— Activity —
Tell how many lines in the data below include the word "Options". The answer is the number only.

Stored data entries
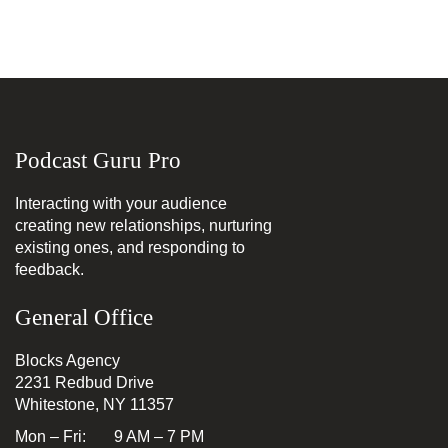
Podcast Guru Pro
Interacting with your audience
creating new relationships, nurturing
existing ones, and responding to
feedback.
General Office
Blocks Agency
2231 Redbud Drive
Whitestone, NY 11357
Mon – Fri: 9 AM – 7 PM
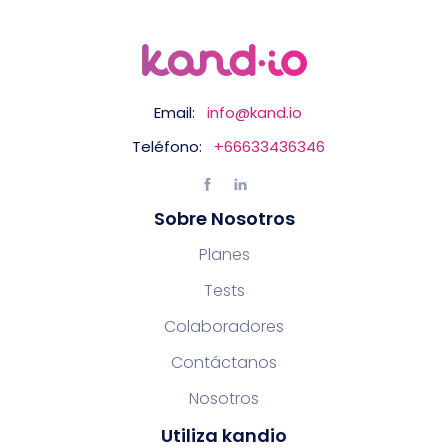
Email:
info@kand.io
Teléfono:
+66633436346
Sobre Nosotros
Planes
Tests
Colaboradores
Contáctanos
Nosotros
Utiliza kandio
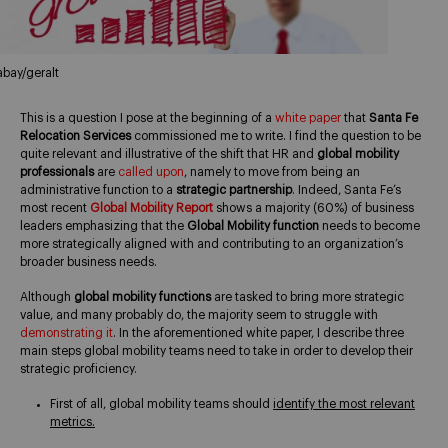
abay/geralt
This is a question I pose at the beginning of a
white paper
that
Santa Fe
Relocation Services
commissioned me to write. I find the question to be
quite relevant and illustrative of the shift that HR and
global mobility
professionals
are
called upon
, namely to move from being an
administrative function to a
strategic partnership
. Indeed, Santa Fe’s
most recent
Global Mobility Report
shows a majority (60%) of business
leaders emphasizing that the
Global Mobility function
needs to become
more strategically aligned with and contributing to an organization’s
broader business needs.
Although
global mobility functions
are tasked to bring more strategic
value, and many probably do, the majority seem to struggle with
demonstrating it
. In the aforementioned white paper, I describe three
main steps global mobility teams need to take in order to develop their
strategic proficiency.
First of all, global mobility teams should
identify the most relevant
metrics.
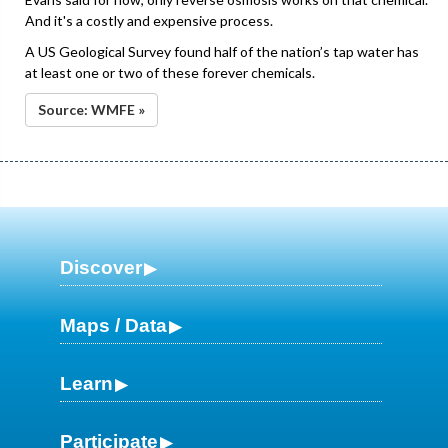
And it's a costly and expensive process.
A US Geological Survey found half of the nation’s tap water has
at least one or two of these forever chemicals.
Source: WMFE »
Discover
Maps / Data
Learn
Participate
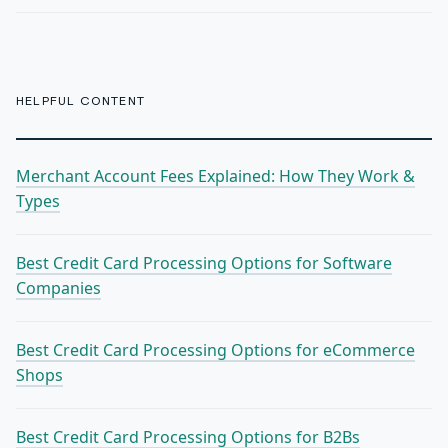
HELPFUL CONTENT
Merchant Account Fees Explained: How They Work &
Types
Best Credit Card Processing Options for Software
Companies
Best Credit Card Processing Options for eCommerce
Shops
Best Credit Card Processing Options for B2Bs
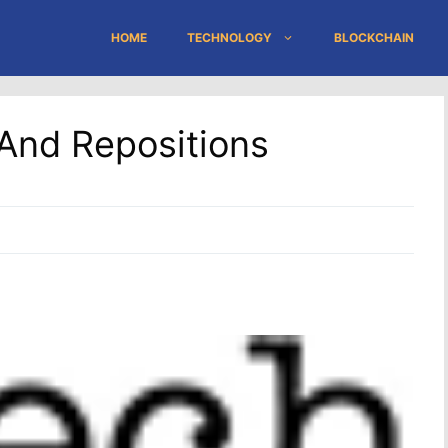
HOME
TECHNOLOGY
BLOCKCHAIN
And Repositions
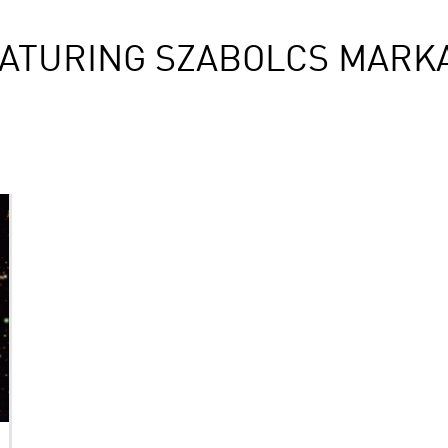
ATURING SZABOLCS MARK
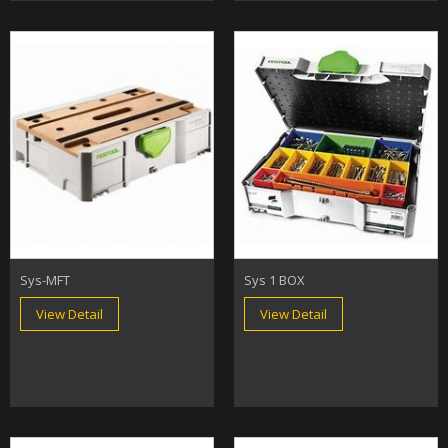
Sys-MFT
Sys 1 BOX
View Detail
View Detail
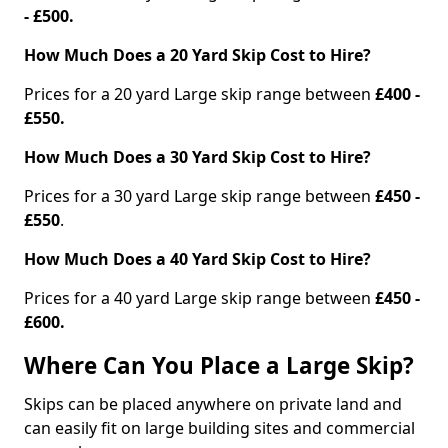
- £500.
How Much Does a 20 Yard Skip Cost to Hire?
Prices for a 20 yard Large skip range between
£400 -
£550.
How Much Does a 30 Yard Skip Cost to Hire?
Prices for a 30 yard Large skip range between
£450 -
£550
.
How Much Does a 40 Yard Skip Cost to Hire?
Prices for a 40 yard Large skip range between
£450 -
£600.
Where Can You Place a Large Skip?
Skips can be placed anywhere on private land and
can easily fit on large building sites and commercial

— Answer box —
3